I'd like to share this abstract by Zara Fox and I for an upcoming conference on new approaches to World Music:

The Jewish notation and melodies used in the recitation of the Hebrew Bible (t’ame hamiqra) have long served fascinating analytical and musicological questions. The notation system is ubiquitous among global Jewish communities. It is ecphonetic, representing melodies that are orally transmitted, but organized textually. The transmission and evolution of these melodies, their degree of conservation across the centuries, and their relationships alongside
 the music of surrounding cultures, have been topics of high interest and contention in Jewish music scholarship for as long as it has existed. The complex variation between different branches of this tradition has challenged, yet ultimately deterred, musicologists from investigating ancestral relationships between them.

This project serves as the largest meta-analysis of Hebrew recitation melodies ever performed. We created a census of the English language literature on notated sources of cantillation melodies, and took thorough measurements of qualitative detail from >260 recitation traditions (i.e. the shape of the individual
 melodic cell assigned to a given Hebrew ecphonetic sign/ ta‘am by the given tradition).
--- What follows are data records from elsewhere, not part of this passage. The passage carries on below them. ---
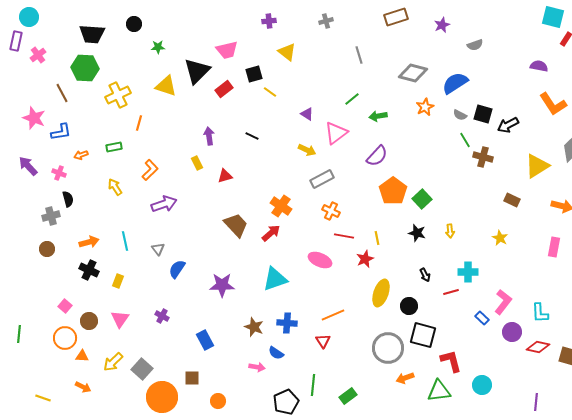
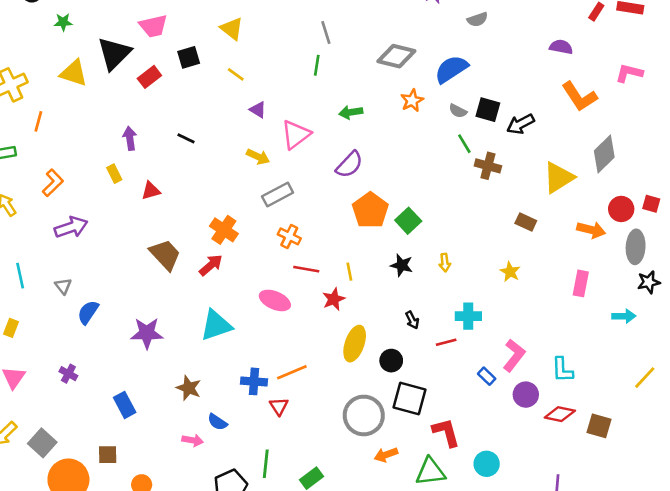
yellow line: (270, 92) -> (236, 74), moved
green line: (352, 99) -> (317, 65), moved, turned -42
blue cross: (287, 323) -> (254, 381), moved

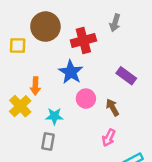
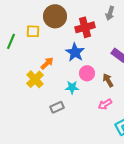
orange arrow: (35, 86) -> (47, 63), turned -136
cyan star: (54, 116) -> (72, 87), moved
pink arrow: (109, 138) -> (105, 104), turned 32
gray rectangle: (48, 142) -> (57, 107), turned 56

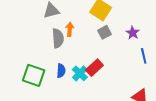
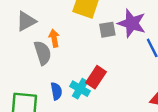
gray square: (105, 32) -> (107, 30), moved, turned 32
purple star: (133, 33) -> (132, 23), size x1.6

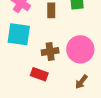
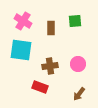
pink circle: (80, 49) -> (78, 64), size x0.6

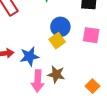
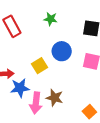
yellow square: (57, 41) -> (39, 66), moved
blue star: (29, 56) -> (20, 88), moved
For >130 of these recitation traditions, in which there wasrepresentation in the sources of 20 analogous tones per tradition (onset and final tone of the same ten te‘amim), we took a quantitative measurement of each tone’s pitch in relation to the verse final. We then entered the qualitative characters into a cladistic analysis using the PHYLIP software developed by Joseph Felsenstein, a founder of modern phylogenetic inference. Purely based on melodic variation in the sources, the ‘family trees’ produced by this analysis reflect the history of Jewish migration over the past two millennia. Our measurements of pitch relations have also enabled us to identify specific derived features that associate closely-related traditions while setting them apart from more distantly-related groups, but also to identify deeply preserved features which conspicuously survive in populations on opposite sides of the Jewish world. 

With our interdisciplinary approaches (adapting models and methods from Evolutionary Biology) we are opening avenues of discovery and understanding that may well lead to a new chapter for not only Jewish musicology and cultural history, but for Historical Musicology as a whole.